_EXERCISE DATA_
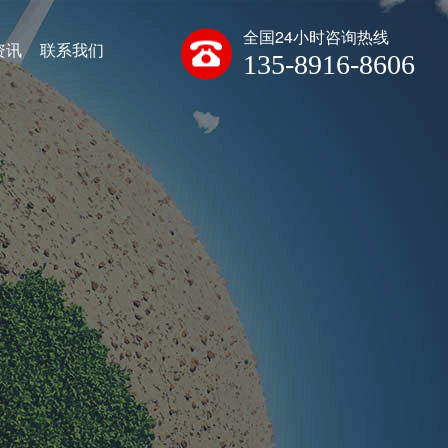
全国24小时咨询热线
资讯
联系我们
135-8916-8606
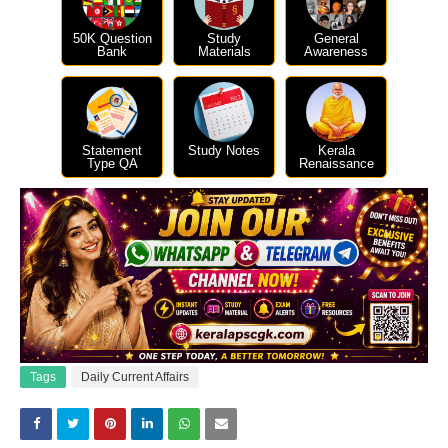
50K Question
Study
General
Bank
Materials
Awareness
Statement
Study Notes
Kerala
Type QA
Renaissance
Tags
Daily Current Affairs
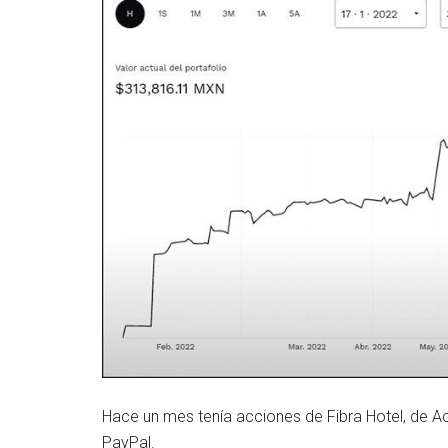
Hace un mes tenía acciones de Fibra Hotel, de Ac
PayPal.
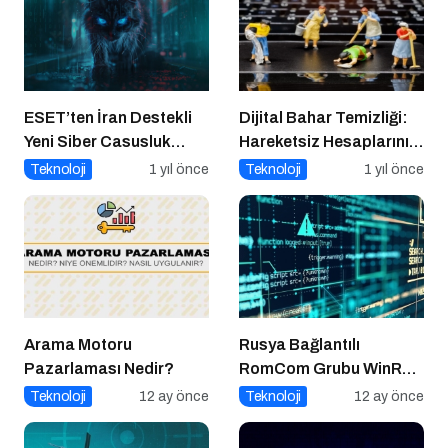
ESET’ten İran Destekli
Dijital Bahar Temizliği:
Yeni Siber Casusluk
Hareketsiz Hesaplarınızı
Operasyonu Uyarısı
Temizlemenin Zamanı
Teknoloji
1 yıl önce
Teknoloji
1 yıl önce
Geldi!
Arama Motoru
Rusya Bağlantılı
Pazarlaması Nedir?
RomCom Grubu WinRAR
Açığını Hedef Aldı
Teknoloji
12 ay önce
Teknoloji
12 ay önce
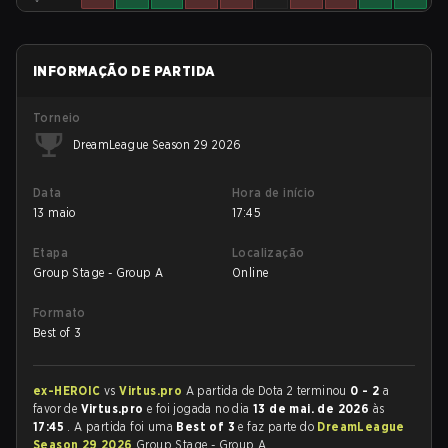
INFORMAÇÃO DE PARTIDA
Torneio
DreamLeague Season 29 2026
Data
Hora de início
13 maio
17:45
Etapa
Localização
Group Stage - Group A
Online
Formato
Best of 3
ex-HEROIC
vs
Virtus.pro
A partida de Dota 2 terminou
0 - 2
a
favor de
Virtus.pro
e foi jogada no dia
13 de mai. de 2026
às
17:45
. A partida foi uma
Best of 3
e faz parte do
DreamLeague
Season 29 2026
Group Stage - Group A.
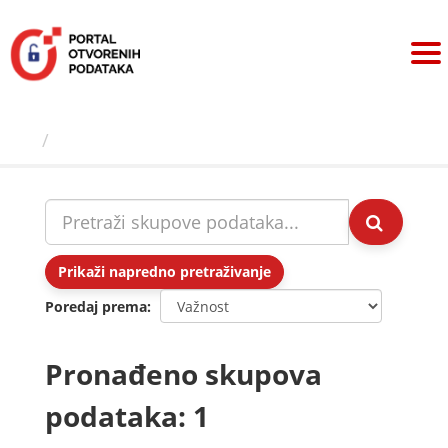
Preskoči
na
sadržaj
Skupovi podаtаkа
Prikaži napredno pretraživanje
Poredaj prema
Pronađeno skupova
podataka: 1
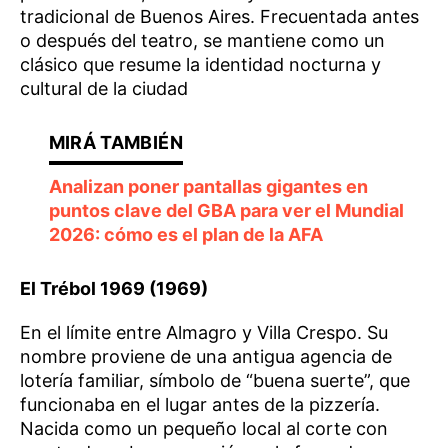
tradicional de Buenos Aires. Frecuentada antes
o después del teatro, se mantiene como un
clásico que resume la identidad nocturna y
cultural de la ciudad
Analizan poner pantallas gigantes en
puntos clave del GBA para ver el Mundial
2026: cómo es el plan de la AFA
El Trébol 1969 (1969)
En el límite entre Almagro y Villa Crespo. Su
nombre proviene de una antigua agencia de
lotería familiar, símbolo de “buena suerte”, que
funcionaba en el lugar antes de la pizzería.
Nacida como un pequeño local al corte con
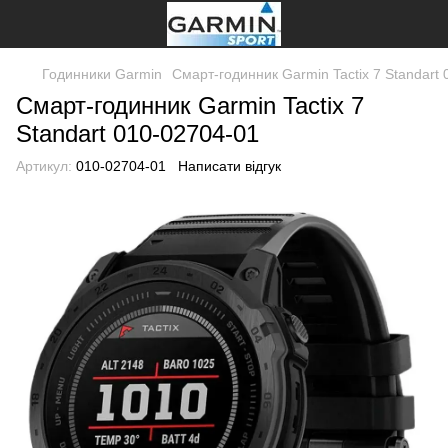
Годинники Garmin
Смарт-годинник Garmin Tactix 7 Standart
Смарт-годинник Garmin Tactix 7
Standart 010-02704-01
Артикул:
010-02704-01
Написати відгук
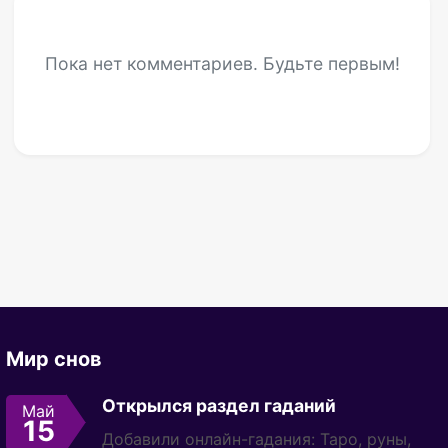
Пока нет комментариев. Будьте первым!
Мир снов
Открылся раздел гаданий
Май
15
Добавили онлайн-гадания: Таро, руны,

_EXERCISE INSTRUCTIONS_
Some lines of the material above contain the string "Garmin". Please state how many, giving the number alone.

_RESPONSE FOR THIS EXERCISE_
3